# Big, Bad, & Ready for a Fight (Part 1 of 2)



## Harbison (Apr 18, 2012)

As the axis of the earth is oriented away from the sun we begin our Winter season. During this coldest time of the year will the fish of the world famous Florida Middle Grounds be 'Big, Bad, & Ready for a Fight?' Only one way to fine out, let's go see together. Three PM Friday afternoon, the Florida Fisherman ll, Hubbard's Marina is ready and so are we. Captain Bryon calls for the opening of John's Pass bridge and punches in the numbers for the Grounds. We are out of here:


Our chef, Tammy, is not feeling well. She decided to take the day off. Please say a little prayer for her. Steve is filling in for her. Larry, have a burger. Thank you Steve. What a way to begin our adventure. Mister Miller hopes to win the jack pot. Energy will be the key. 

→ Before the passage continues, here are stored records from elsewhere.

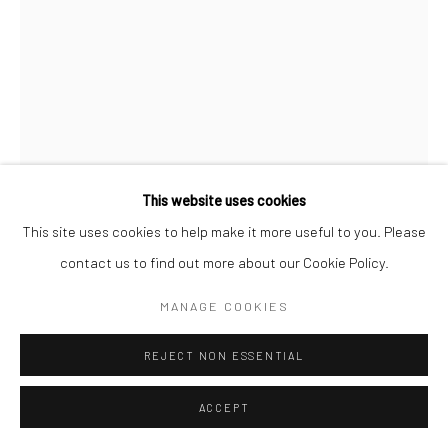
This website uses cookies
This site uses cookies to help make it more useful to you. Please
MICHÈLE DESTARAC
FRENCH,
B. 1943
contact us to find out more about our Cookie Policy.
BOUM BOUM SANS BOBO
MANAGE COOKIES
Huile sur toile
REJECT NON ESSENTIAL
40F/100x81cm
ACCEPT
ENQUIRE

Florida regular, Richie, lines up jack pot hopefuls. Good luck guys:

Let's hit the bunks. Captain Bryon awakens us from a sound sleep. "Guys, it's midnight, man your battle stations!" The fishing is pretty slow, but we now have a precise anchor reading. Let's move! Still slow; hole on! What's all the excitement coming from the middle of the starboard side? Mister Jason Smith, Orlando, Florida, has hooked a monster. On & on goes the great battle. We are all pulling for Jason. Finally, we see color, the color of a huge goliath grouper. Will, quick the gaff. Our first mate to the rescue. The Florida is working with the FWC in the study of the this great fish. Both Will & Jason participated in an FWC sponsored class in the proper handling of the goliath grouper. Without this class it is against the law to take a goliath out of the water:

The huge fish is suffering from barotrauma. Will immediately vents and takes measurements. Richard inserts a tag before releasing the large grouper. In an instant Jason's trophy is headed back to his rocky home. Proper venting saved this fishes life:


----------



## Harbison (Apr 18, 2012)

*Big, Bad, & Ready for a Fight (part 2 of 2)*

As the sun makes it's daily appearance we can't help but wonder will the big boys be ready for a fight? Mister Justin Perlow is finding out. Look at the size of that wave:


Looks like the monsters of the Florida Middle Grounds are in a fighting mood:

Tyson, good show; good show indeed:

Mister Smith, first a goliath & now this. Sir, you are a fighter:

Man! These brutes are not playing games. They are serious, but so are we:


Justin, sir you are putting on a real show for us. We are glad you are on our side:


The Florida Middle Grounds is a vast, fish rich, area. Properly managed, without the greed of catch shares, there is plenty for all. Sharing our great sport is what sportsmanship is all about:

Alan, it's nice to see the mangrove snapper are hungry during the day time hours. That's a beauty sir:

Nice, very nice:

Our own Richie welcomes, from NY, his friend Jason. Hope this man of the North can catch our Southern fish:

Way to go Jason, way to go sir. Jason used a very lively pin fish to entice this nice gag grouper:

Jason will be leaving for New York, snow, and freezing temperatures in a few days. Let's give the people back home something to dream about:

Sundown over the Florida Middle Grounds: Priceless!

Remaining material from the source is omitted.